§ **What the task requires**
Would you write out, word for word, each line of the records below from the top through the one holding "P’tit Boule et Bill"?

*** Extracted records Section Begins ***

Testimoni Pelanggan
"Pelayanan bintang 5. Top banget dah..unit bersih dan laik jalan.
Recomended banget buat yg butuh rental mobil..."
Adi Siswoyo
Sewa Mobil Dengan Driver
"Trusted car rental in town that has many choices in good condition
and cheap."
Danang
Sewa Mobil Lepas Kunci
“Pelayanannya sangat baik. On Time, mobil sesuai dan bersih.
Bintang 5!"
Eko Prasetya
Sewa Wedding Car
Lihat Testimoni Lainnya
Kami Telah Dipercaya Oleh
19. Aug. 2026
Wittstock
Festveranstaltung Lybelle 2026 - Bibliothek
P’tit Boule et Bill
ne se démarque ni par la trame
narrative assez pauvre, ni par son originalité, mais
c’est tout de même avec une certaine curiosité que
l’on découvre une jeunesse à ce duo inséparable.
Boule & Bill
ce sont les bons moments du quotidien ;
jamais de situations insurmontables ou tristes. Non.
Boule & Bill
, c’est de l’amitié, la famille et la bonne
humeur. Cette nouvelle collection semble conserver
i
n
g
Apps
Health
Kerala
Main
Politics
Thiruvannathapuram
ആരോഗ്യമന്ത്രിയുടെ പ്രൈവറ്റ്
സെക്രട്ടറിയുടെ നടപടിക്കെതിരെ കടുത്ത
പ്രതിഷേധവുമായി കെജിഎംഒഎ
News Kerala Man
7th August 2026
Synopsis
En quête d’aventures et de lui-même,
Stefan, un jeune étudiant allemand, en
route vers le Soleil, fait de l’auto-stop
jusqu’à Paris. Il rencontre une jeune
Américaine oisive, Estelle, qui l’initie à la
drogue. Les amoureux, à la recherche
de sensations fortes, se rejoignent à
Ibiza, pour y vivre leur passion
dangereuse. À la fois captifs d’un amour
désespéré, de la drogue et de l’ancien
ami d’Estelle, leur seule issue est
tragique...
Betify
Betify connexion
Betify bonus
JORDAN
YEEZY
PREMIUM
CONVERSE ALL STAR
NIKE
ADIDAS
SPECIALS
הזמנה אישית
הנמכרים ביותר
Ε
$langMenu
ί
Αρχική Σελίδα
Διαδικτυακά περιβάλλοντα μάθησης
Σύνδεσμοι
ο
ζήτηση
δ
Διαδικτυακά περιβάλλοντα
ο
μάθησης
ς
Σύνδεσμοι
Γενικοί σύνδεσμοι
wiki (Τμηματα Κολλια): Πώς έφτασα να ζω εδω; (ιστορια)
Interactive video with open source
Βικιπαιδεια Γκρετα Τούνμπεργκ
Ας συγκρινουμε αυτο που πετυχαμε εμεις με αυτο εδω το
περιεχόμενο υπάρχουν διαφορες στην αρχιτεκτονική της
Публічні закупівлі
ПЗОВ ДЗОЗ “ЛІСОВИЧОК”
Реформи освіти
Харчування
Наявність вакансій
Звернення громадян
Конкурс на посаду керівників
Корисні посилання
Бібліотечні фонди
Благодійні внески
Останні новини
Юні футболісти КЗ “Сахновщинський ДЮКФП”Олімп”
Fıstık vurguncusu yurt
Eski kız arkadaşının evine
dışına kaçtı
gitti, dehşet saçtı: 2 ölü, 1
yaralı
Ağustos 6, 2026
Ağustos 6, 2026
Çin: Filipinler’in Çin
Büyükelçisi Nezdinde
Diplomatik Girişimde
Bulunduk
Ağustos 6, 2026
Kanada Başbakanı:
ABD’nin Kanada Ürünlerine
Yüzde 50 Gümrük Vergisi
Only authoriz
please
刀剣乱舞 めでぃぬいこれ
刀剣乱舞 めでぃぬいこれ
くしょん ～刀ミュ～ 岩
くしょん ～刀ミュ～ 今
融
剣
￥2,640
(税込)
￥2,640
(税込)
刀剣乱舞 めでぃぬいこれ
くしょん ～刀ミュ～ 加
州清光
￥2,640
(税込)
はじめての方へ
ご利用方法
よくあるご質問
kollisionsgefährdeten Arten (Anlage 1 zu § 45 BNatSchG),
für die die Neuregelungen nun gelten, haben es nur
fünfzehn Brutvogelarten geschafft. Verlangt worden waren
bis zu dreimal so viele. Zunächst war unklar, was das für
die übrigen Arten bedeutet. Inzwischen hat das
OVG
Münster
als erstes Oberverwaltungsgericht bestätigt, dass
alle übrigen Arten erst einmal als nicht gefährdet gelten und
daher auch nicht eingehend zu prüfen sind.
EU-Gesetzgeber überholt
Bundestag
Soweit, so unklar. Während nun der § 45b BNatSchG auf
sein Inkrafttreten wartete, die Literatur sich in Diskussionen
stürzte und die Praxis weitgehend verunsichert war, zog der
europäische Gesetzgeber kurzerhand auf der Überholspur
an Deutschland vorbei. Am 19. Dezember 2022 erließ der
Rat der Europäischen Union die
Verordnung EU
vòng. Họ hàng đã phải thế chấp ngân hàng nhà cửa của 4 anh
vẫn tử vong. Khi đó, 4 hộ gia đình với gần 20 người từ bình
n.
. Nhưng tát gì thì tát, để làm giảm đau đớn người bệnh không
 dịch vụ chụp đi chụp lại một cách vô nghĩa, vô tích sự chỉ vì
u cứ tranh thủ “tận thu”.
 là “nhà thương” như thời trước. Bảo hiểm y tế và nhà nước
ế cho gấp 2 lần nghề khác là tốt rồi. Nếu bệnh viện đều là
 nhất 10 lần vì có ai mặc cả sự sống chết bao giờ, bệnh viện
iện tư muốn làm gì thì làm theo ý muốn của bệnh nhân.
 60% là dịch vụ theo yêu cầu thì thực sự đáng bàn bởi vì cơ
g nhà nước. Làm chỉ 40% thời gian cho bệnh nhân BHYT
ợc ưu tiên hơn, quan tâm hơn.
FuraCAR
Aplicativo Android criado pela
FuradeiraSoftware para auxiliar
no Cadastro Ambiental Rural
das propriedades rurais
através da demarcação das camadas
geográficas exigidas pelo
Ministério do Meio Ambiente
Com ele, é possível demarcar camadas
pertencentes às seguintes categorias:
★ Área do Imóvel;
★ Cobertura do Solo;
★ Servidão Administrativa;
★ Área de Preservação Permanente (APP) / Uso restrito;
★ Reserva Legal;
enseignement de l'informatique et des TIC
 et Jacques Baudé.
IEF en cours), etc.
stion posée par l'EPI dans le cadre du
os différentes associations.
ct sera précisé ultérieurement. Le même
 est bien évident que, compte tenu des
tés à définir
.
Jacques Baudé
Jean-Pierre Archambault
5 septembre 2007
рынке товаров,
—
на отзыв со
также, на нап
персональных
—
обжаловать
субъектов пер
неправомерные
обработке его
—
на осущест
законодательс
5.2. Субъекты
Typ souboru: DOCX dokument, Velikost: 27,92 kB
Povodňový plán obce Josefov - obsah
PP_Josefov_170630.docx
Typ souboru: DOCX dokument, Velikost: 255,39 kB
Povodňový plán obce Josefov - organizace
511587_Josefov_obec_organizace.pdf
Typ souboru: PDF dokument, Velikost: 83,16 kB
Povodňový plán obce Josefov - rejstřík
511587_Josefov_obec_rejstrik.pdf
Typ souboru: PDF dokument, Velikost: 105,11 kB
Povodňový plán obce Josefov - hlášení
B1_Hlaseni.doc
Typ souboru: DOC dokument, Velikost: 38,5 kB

*** Extracted records Section Ends ***

§ **Expected output**
Testimoni Pelanggan
"Pelayanan bintang 5. Top banget dah..unit bersih dan laik jalan.
Recomended banget buat yg butuh rental mobil..."
Adi Siswoyo
Sewa Mobil Dengan Driver
"Trusted car rental in town that has many choices in good condition
and cheap."
Danang
Sewa Mobil Lepas Kunci
“Pelayanannya sangat baik. On Time, mobil sesuai dan bersih.
Bintang 5!"
Eko Prasetya
Sewa Wedding Car
Lihat Testimoni Lainnya
Kami Telah Dipercaya Oleh
19. Aug. 2026
Wittstock
Festveranstaltung Lybelle 2026 - Bibliothek
P’tit Boule et Bill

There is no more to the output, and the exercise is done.